Yankee Conference co-champion

NCAA Division I-AA First Round, L 35–38 at Southwest Missouri State
- Conference: Yankee Conference
- Record: 9–3 (6–2 Yankee)
- Head coach: Tom Lichtenberg (1st season);
- Offensive coordinator: Jack Cosgrove (1st season)
- Defensive coordinator: Mike Kolakowski (1st season)
- Captains: Scott Hough; John Gibson;
- Home stadium: Alumni Field

= 1989 Maine Black Bears football team =

American college football season

The 1989 Maine Black Bears football team was an American football team that represented the University of Maine as a member of the Yankee Conference during the 1989 NCAA Division I-AA football season. In their first and only season under head coach Tom Lichtenberg, the Black Bears compiled a 9–3 record (6–2 against conference opponents), tied for the Yankee Conference championship, and lost to 1989 Southwest Missouri State Bears football team in the first round of the NCAA Division I-AA Football Championship playoffs.
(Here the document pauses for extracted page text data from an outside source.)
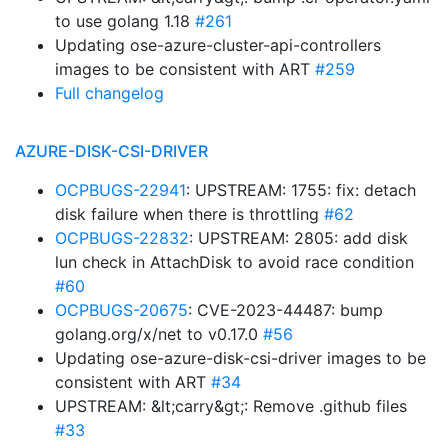
to use golang 1.18
#261
Updating ose-azure-cluster-api-controllers
images to be consistent with ART
#259
Full changelog
AZURE-DISK-CSI-DRIVER
OCPBUGS-22941
: UPSTREAM: 1755: fix: detach
disk failure when there is throttling
#62
OCPBUGS-22832
: UPSTREAM: 2805: add disk
lun check in AttachDisk to avoid race condition
#60
OCPBUGS-20675
: CVE-2023-44487: bump
golang.org/x/net to v0.17.0
#56
Updating ose-azure-disk-csi-driver images to be
consistent with ART
#34
UPSTREAM: &lt;carry&gt;: Remove .github files
#33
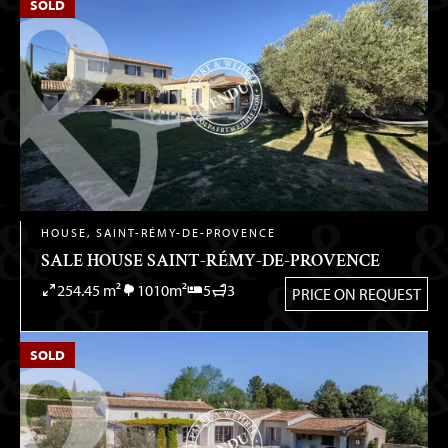
SOLD
HOUSE, SAINT-RÉMY-DE-PROVENCE
SALE HOUSE SAINT-RÉMY-DE-PROVENCE
254.45 m²
1010m²
5
3
PRICE ON REQUEST
SOLD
Scott Hough and John Gibson were the team captains.

==Schedule==

| Date | Opponent | Rank | Site | Result | Attendance | Source |
| September 2 | Youngstown State* |  | Alumni Field; Orono, ME; | W 28–14 | 8,050 |  |
| September 9 | at New Hampshire |  | Cowell Stadium; Durham, NH; | W 24–7 |  |  |
| September 16 | Villanova |  | Alumni Field; Orono, ME; | W 47–14 | 8,650 |  |
| September 23 | UMass | No. 9 | Alumni Field; Orono, ME; | W 40–23 | 10,389 |  |
| September 30 | Richmond | No. 8 | Alumni Field; Orono, ME; | W 41–16 | 7,169 |  |
| October 7 | Lock Haven* | No. 8 | Alumni Field; Orono, ME; | W 56–0 | 11,176 |  |
| October 14 | at Rhode Island | No. 6 | Meade Stadium; Kingston, RI; | W 47–21 | 8,847 |  |
| October 21 | Connecticut | No. 4 | Alumni Field; Orono, ME; | W 30–8 | 10,346 |  |
| October 28 | at Delaware | No. 4 | Delaware Stadium; Newark, DE; | L 28–35 | 22,805 |  |
| November 4 | at Boston University | No. 8 | Nickerson Field; Boston, MA; | L 28–30 |  |  |
| November 11 | at Northeastern* | No. 10 | Parsons Field; Brookline, MA; | W 29–26 |  |  |
| November 25 | at No. 9 Southwest Missouri State* | No. 8 | Briggs Stadium; Springfield, MO (NCAA Division I-AA First Round); | L 35–38 | 7,270 |  |
*Non-conference game; Rankings from NCAA Division I-AA Football Committee Poll released prior to the game;

==After the season==
The following Black Bears were selected in the 1990 NFL draft after the season.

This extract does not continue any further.